Untuk menangani hal ini, kamu bisa pergi ke Task Manager (untuk Windows / Ctrl+Alt+Del) atau Activity Monitor (untuk Mac / ketik Cmd+Space di Spotlight bar) untuk melihat program apa saja yang sedang berjalan dan terlalu banyak membebani prosesor. Lakukan End Task untuk program-program yang bisa kamu matikan.

Bila laptop  tetap lemot bahkan setelah program-program tersebut dihentikan, maka kamu bisa lakukan restart laptop atau mematikannya untuk sementara waktu.

7. Terdapat Program Bandel yang Berjalan di Belakang Layar

program details

Saat kamu memasang suatu program, kadang kamu tidak menyadari ada program lain yang ikut terpasang. Program tersebut bisa menjadi salah satu penyebab laptop lemot karena berjalan tanpa sepengetahuanmu. Agar hal ini tidak terjadi, kamu harus hati-hati dan teliti saat akan meng-install sebuah program ke laptopmu. Apa lagi program tersebut diunduh dari sumber yang kurang dipercaya.

8. Terdapat Virus

Comp Virus

* sumber: pixabay.com

Virus, spyware, dan malware adalah ancaman bagi laptopmu. Mereka bisa menyebabkan laptopmu berjalan lemot. Hal itu tak lain karena mereka bisa saja memasukan program jahat ke laptopmu. Mereka juga bisa membajak browsermu dan melakukan phishing (mencuri informasi-informasi pentingmu). Program jahat yang dibawa oleh virus-virus tersebut biasanya memaksa menjalankan iklan secara acak dan tidak dapat kamu hindari.

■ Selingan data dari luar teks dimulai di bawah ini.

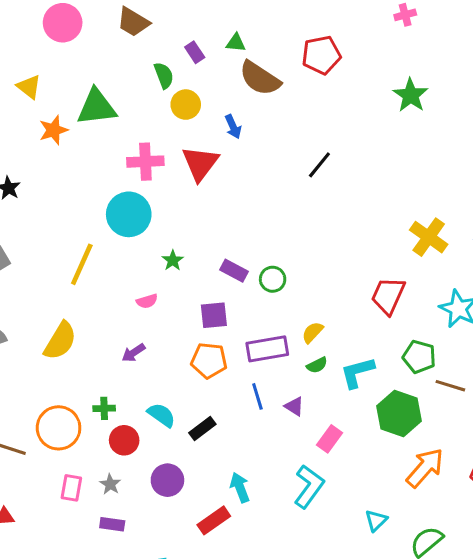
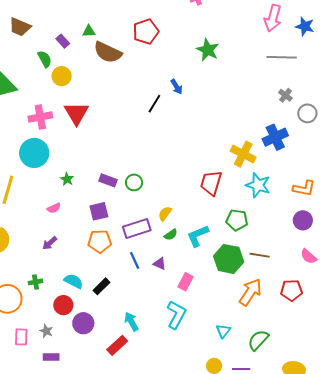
blue arrow: (233, 127) -> (177, 87), moved
yellow cross: (429, 237) -> (243, 154), moved
brown line: (450, 386) -> (260, 255), moved
red circle: (124, 440) -> (63, 305), moved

Untuk menangani hal ini, kamu bisa melakukan scan malware. Salah satu alat yang direkomendasikan untuk melakukan pekerjaan ini adalah dengan Malwarebytes. Penulis pernah beberapa kali terkena virus yang selalu menampilkan iklan saat akan browsing. Setelah menggunakan Malwarebytes, mereka semua bisa dibasmi! Klik di sini untuk mendapatkan Malwarebytes.

9. Program Antivirus yang Bekerja Berlebihan

Anti virus

* sumber: pixabay.com

Kadang ada program antivirus yang terlalu bersemangat melindungi laptopmu dari kejahatan virus. Saking bersemangatnya, program tersebut membuat laptopmu jadi lemot karena bekerja secara berlebihan. Jadi, pilihlah program antivirus yang simpel namun sangat membantu.

10. Laptopmu Kotor

Cleaning Laptop

* sumber: www.flickr.com

Debu adalah yang paling umum mengotori body laptop. Debu juga bisa masuk ke dalam laptop melalui lubang-lubang yang tersedia. Jika terlalu banyak debu yang hinggap di laptopmu, hal itu bisa menyebabkan laptop tidak bisa bernafas lega karena ventilasinya banyak yang tertutup debu.

Saat itu terjadi, prosesor jadi mudah panas dan dapat menyebabkan laptop berjalan lemot (bahkan mengalami malfungsi atau crash). Jadi, agar hal ini tidak terjadi, sering-seringlah membersihkan body laptopmu. Jika perlu, gunakanlah kipas pendingin saat laptop sedang digunakan agar suhunya tetap terjaga.

Itulah beberapa hal yang dapat menyebabkan laptopmu berjalan lemot dan bahkan tidak berfungsi sama sekali. Jika kamu sudah tahu penyebab laptopmu yang lambat, sebaiknya kamu segera antisipasi dengan cara meningkatkan performa laptop kamu agar bisa berjalan normal kembali.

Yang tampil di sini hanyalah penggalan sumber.